ほかの建設会社役員がいるところではその話を持ち出せないため、味岡は、一旦、ほかのふたりとビルを出たあと、ひとりでまた、巨勢の事務所へ戻ります。

その判断が、味岡をねじ曲がった状況へと導く結果となりました。

味岡がその判断による行動をした同じ日、巨勢の事務所が入るビルの屋上にある機械室の中で、男の他殺体が発見されます。

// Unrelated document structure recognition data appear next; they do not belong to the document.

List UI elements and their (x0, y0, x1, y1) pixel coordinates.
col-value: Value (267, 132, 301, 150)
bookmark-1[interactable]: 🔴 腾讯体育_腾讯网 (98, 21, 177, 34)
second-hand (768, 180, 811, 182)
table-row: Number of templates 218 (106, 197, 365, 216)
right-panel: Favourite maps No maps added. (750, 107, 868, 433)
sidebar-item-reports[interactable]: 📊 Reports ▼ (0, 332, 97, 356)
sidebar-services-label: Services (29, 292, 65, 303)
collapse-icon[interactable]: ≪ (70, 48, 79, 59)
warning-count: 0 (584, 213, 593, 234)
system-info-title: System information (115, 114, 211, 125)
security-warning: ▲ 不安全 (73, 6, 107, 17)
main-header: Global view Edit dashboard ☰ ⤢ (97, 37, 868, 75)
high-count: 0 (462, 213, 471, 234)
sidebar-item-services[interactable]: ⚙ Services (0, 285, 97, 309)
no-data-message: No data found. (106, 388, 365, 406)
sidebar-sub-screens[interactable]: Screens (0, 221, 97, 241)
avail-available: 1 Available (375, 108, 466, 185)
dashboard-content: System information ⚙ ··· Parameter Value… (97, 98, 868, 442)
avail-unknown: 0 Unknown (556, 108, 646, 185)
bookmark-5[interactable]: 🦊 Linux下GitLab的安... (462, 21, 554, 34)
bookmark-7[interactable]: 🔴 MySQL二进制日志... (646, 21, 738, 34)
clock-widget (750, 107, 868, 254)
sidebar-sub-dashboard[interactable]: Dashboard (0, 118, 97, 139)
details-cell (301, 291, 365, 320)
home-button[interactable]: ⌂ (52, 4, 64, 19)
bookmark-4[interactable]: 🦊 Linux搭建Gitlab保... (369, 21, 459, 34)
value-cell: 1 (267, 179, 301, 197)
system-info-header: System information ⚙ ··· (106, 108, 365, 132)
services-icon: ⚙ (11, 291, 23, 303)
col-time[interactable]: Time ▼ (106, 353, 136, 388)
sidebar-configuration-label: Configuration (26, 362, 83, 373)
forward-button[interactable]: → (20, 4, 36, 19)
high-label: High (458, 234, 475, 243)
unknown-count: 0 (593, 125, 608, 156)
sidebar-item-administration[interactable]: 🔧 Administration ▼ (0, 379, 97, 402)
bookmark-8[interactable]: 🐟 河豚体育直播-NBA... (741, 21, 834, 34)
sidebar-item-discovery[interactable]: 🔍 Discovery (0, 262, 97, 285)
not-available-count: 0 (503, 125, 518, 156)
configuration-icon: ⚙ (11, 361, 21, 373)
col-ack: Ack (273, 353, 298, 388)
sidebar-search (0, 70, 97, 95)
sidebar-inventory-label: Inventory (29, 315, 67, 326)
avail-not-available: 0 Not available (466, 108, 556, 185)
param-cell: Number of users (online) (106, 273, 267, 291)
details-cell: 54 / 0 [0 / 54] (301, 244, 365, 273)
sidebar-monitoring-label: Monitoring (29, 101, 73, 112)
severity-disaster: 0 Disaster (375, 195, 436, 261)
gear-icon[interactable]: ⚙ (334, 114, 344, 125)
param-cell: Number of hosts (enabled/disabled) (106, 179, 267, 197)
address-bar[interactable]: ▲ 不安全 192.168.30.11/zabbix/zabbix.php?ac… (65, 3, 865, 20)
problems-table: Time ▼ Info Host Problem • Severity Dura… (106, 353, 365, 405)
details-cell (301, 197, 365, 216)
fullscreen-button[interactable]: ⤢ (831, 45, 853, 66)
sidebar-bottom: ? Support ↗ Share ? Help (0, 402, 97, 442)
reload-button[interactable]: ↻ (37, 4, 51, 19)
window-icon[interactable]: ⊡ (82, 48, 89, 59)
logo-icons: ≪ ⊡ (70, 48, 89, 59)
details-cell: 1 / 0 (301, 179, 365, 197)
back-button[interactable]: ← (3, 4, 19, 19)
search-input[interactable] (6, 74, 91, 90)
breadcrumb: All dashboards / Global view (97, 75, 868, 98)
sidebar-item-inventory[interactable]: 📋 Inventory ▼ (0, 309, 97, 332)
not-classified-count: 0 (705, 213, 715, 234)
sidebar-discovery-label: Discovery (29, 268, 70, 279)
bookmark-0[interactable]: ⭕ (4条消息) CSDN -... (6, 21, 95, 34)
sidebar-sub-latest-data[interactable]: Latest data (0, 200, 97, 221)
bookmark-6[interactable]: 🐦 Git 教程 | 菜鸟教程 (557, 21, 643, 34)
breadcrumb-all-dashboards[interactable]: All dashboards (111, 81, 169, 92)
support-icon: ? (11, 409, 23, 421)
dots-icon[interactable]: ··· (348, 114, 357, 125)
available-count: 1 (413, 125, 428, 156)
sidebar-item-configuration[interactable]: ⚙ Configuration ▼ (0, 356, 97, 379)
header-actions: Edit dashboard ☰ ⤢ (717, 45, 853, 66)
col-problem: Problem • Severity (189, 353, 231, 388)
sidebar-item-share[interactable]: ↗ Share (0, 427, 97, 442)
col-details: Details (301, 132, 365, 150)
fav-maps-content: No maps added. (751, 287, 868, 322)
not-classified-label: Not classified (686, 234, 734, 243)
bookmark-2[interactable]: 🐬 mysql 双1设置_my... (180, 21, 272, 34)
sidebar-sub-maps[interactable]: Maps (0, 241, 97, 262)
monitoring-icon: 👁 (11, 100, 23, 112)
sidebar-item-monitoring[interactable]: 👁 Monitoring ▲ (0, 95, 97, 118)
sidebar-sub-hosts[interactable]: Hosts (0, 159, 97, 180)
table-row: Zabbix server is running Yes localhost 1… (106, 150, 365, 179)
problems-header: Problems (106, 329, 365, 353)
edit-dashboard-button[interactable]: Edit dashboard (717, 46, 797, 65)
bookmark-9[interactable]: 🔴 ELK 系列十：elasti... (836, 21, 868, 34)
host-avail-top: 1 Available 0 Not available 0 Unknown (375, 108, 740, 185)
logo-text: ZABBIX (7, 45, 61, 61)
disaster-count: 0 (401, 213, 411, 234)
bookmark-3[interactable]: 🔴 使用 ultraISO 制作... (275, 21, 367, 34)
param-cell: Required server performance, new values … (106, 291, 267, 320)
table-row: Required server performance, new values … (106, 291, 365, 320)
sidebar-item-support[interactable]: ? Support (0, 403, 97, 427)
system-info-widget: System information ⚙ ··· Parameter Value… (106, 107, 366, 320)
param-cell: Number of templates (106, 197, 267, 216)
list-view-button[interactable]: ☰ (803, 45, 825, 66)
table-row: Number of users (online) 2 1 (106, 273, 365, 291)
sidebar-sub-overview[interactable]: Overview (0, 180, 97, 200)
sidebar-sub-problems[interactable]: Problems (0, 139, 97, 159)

この事件とは関わりのない味岡が、奇妙に事件と関連付けた強迫観念を持ち、自分で自分の首を絞めるような状況へと追いつめられてしまいます。

本作に登場する味岡に限らず、人は近い未来や遠い未来を想像します。その多くは、良くない想像です。現実には起きていない自分の周りで起こる、良くない未来を自分の頭の中で作りあげ、自分が作った悪い想像に、自分が苦しめられます。

その極限状態が味岡に起こるのです。

上巻が終わって下巻になると、味岡に代わって、矢田部(やたべ)という男が登場してきます。彼は地方にある警察署で刑事をしており、味岡が巻き込まれた事件に、彼独特の勘で、関わっていきます。

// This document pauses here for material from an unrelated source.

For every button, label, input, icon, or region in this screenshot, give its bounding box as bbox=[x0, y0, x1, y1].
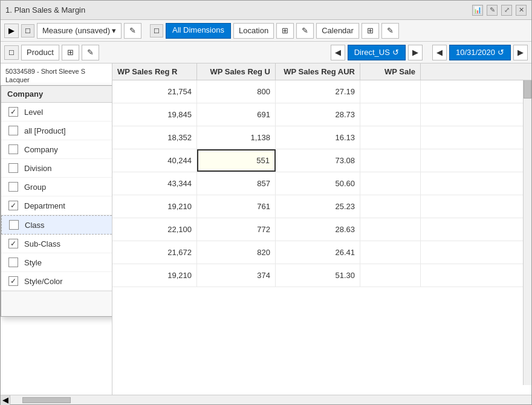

本作は『週刊新潮』に1年7カ月ほど連載されました。清張は、さまざまな人物を配置し、入り組んだ事件にしています。連載前に全体の構想を立てたでしょう。連載が終了したとき、清張は自分が思い描いたとおりの展開にすることができたと満足したかのかどうかわかりません。

土木工事をする業界が登場するため、ミキサ車まで使っています。ミキサ車というのは、正しくは「トラックミキサ」というのだと、本作を読んだことで知りました。

いずれについても、清張は「ミキサ」ではなく「ミキサー」と書いています。私も「ミキサー」と伸ばしていうのだと思っていました。

【のりもの図鑑】コンクリートミキサー車

今後トラックミキサを見かけることがあれば、これまでとは違った見え方がするかもしれない、考えたりもします。

「温泉芸者」も登場します。彼女らの描き方は、世間一般の印象が反映されたステレオタイプとなっていうように感じられなくもありません。

私は、清張が1970年代後半に『週刊新潮』で連続連載した「禁忌の連歌」4作品をすべて読むつもりで、本作を含めて3作品を読み終えました。

最後に残った『天才画の女』1979)も電子書籍版で手に入れたので、このあと、続けて読むことにします。